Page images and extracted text
○ ○ ○ ○ ○ ○ ○

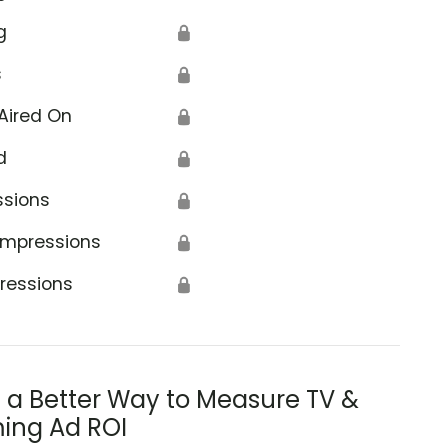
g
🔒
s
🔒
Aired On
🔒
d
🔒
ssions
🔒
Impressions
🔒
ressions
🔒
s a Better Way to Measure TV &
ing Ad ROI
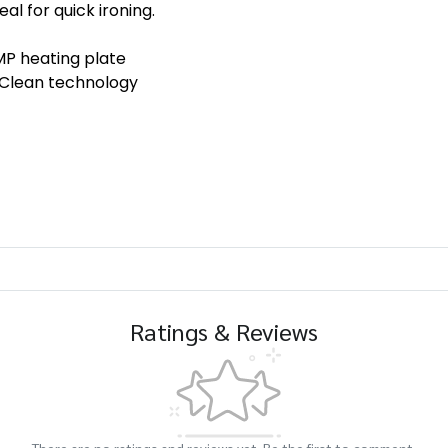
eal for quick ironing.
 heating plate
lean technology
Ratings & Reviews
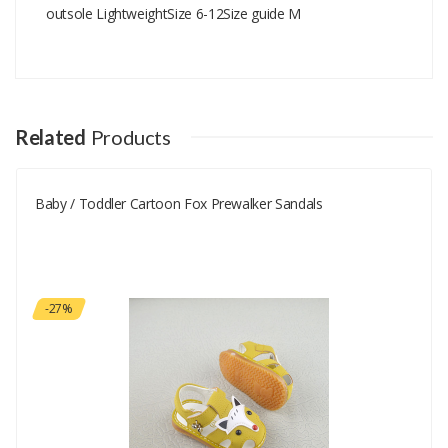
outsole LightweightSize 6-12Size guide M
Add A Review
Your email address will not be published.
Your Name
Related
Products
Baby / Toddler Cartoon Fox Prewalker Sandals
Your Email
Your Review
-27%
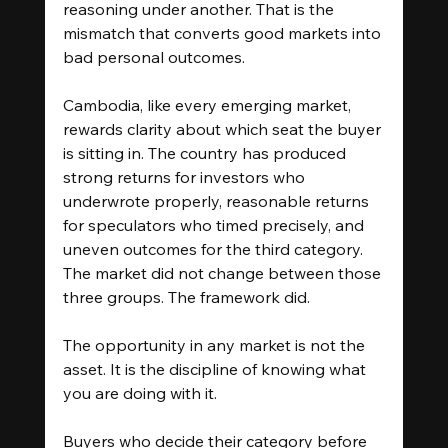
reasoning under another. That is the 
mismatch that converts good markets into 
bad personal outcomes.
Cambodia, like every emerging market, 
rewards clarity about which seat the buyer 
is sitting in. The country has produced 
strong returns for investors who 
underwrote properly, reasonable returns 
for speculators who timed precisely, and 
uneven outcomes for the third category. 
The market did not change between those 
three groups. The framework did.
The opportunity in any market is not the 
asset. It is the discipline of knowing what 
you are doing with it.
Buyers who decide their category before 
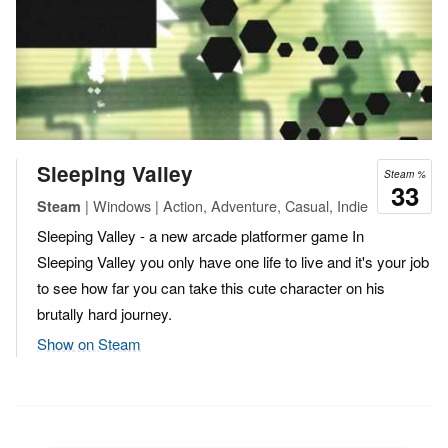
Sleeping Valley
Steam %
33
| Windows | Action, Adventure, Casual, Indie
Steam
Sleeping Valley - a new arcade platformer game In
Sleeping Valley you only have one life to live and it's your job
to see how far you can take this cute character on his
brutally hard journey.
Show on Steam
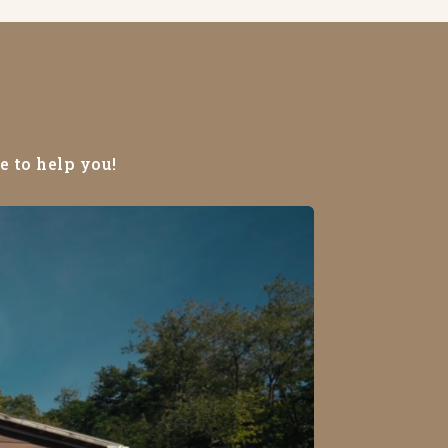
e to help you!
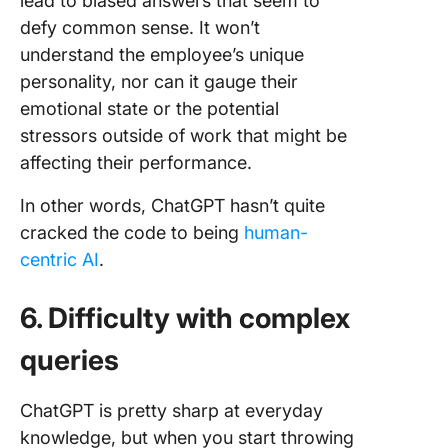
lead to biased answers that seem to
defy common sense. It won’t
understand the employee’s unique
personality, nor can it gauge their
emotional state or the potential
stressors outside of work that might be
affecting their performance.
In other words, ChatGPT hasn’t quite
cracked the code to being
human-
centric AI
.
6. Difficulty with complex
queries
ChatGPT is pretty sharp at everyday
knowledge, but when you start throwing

○ ○ ○ ○ ○ ○ ○

#### [Exercise aim]
Output nothing but the lines from the one containing "In other words, ChatGPT hasn’t quite" through the last line of the data, exactly as they stand.

#### [Response area]
In other words, ChatGPT hasn’t quite
cracked the code to being
human-
centric AI
.
6. Difficulty with complex
queries
ChatGPT is pretty sharp at everyday
knowledge, but when you start throwing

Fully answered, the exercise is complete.